Three years after password manager LastPass was breached twice, we're finally starting to see the impact, and it's a pretty big one. A single hacking victim lost cryptocurrency worth $75 million today, according to just-released court records.

Federal investigators with the U.S. Secret Service believe it was these LastPass hackers who lost $283,326,127 in XRP cryptocurrency. A seizure order reviewed by Forbes stated that XRP was worth $150 million at the time of the theft in January 2024. Now, the stolen funds are now worth approximately $716 million, thanks to a massive surge in cryptocurrency values ​​following Trump's election as president.

"The scale of the theft and the rapid dissipation of funds required the efforts of multiple malicious actors." -U.S. Secret Service

The victim, an anonymous San Francisco resident, believed he had taken reasonable steps to protect his account. According to a colleague of the victim who helped manage the cryptocurrency, all physical files of the wallet's private keys were destroyed, and according to the search warrant, the master password to access the LastPass account was a "long and unique" password.

Agents believe LastPass hackers are behind the theft because of similarities to other hacks investigated by the FBI and linked to those in 2022. According to the search warrant, when the Secret Service examined the devices used to access victims' LastPass accounts, they found no other signs of infection and "similar theft patterns" to other attacks the FBI is investigating.

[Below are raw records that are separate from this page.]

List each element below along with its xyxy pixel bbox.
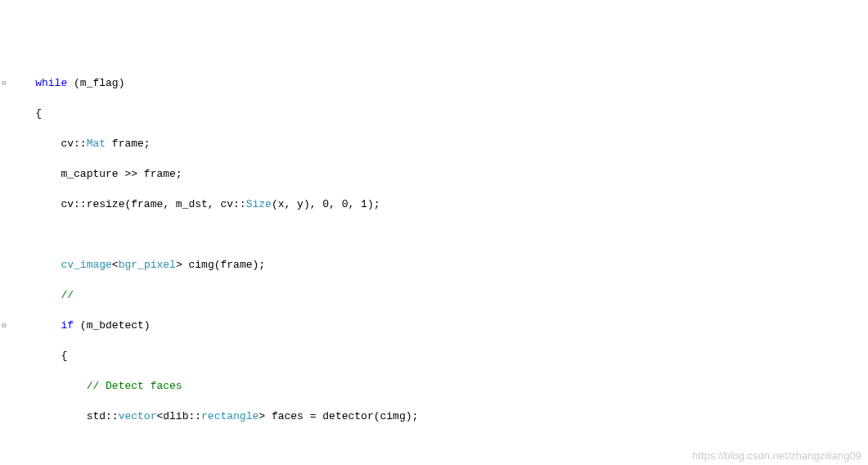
code-text: (x, y), 0, 0, 1); <box>272 198 380 210</box>
code-line[interactable]: cv_image<bgr_pixel> cimg(frame); <box>10 258 868 273</box>
type: Mat <box>87 138 106 150</box>
code-line[interactable] <box>10 228 868 243</box>
code-text: <dlib:: <box>156 410 201 422</box>
code-text: (m_bdetect) <box>74 319 151 332</box>
code-text: (m_flag) <box>67 77 124 89</box>
keyword: while <box>35 77 67 89</box>
code-text: cv::resize(frame, m_dst, cv:: <box>35 198 245 210</box>
code-line[interactable]: ⊟ while (m_flag) <box>10 76 868 92</box>
code-line[interactable]: // <box>10 288 868 304</box>
keyword: if <box>61 319 74 332</box>
code-line[interactable]: ⊟ if (m_bdetect) <box>10 318 868 334</box>
code-line[interactable]: m_capture >> frame; <box>10 167 868 183</box>
fold-mark-icon[interactable]: ⊟ <box>0 318 8 334</box>
code-line[interactable]: { <box>10 106 868 122</box>
comment: // Detect faces <box>87 380 182 392</box>
code-text <box>35 319 61 332</box>
code-line[interactable]: // Detect faces <box>10 379 868 395</box>
type: rectangle <box>201 410 259 422</box>
type: vector <box>119 410 157 422</box>
code-text: > faces = detector(cimg); <box>259 410 418 422</box>
watermark-text: https://blog.csdn.net/zhangziliang09 <box>692 449 861 464</box>
code-text: { <box>35 107 42 120</box>
code-text <box>35 289 61 301</box>
type: Size <box>246 198 272 210</box>
comment: // <box>61 289 74 301</box>
type: bgr_pixel <box>119 259 176 271</box>
code-line[interactable]: { <box>10 349 868 364</box>
fold-mark-icon[interactable]: ⊟ <box>0 76 8 92</box>
type: cv_image <box>61 259 111 271</box>
code-line[interactable]: cv::Mat frame; <box>10 137 868 152</box>
code-text: cv:: <box>35 138 86 150</box>
code-line[interactable]: cv::resize(frame, m_dst, cv::Size(x, y),… <box>10 197 868 213</box>
code-text: std:: <box>35 410 118 422</box>
code-editor[interactable]: ⊟ while (m_flag) { cv::Mat frame; m_capt… <box>0 61 868 465</box>
code-text: m_capture >> frame; <box>35 168 182 180</box>
code-text: > cimg(frame); <box>176 259 265 271</box>
code-text: < <box>112 259 119 271</box>
code-text: { <box>35 350 67 362</box>
code-line[interactable]: std::vector<dlib::rectangle> faces = det… <box>10 409 868 425</box>
code-text: frame; <box>106 138 151 150</box>
code-text <box>35 259 61 271</box>
code-text <box>35 380 86 392</box>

Since the investigation began last year, the Secret Service has been tracking the funds through numerous exchanges around the world while hackers quickly laundered the cryptocurrencies. "The scale of the theft and the rapid dissipation of funds required the efforts of multiple malicious actors, consistent with online password manager vulnerabilities and attacks on other victims of stolen cryptocurrency," investigators wrote. "For these reasons, law enforcement believes that Victim 1's cryptocurrency was stolen by the same attackers who targeted the online password manager, as were other victims in similar circumstances."

"LastPass has been working closely with multiple representatives from law enforcement since we first disclosed this incident in 2022. To date, our law enforcement partners have not provided us with any conclusive evidence linking any cryptocurrency theft to our incident." LastPass said in a statement: "At the same time, we have been investing heavily in strengthening security measures and will continue to do so."

So far, no suspects have been named, although the funds have been traced to cryptocurrency accounts owned by a number of Russian and Latvian residents. While the seizure order is only to recover $23 million in stolen funds, the investigation is ongoing and more seizures may be imminent. The Justice Department declined to comment.

This month has been a peak month for large-scale cryptocurrency thefts. In February, hackers stole $1.5 billion from the ByBit exchange in what has been called the largest cryptocurrency theft in history. The FBI and cryptocurrency researchers claim North Korea is behind it.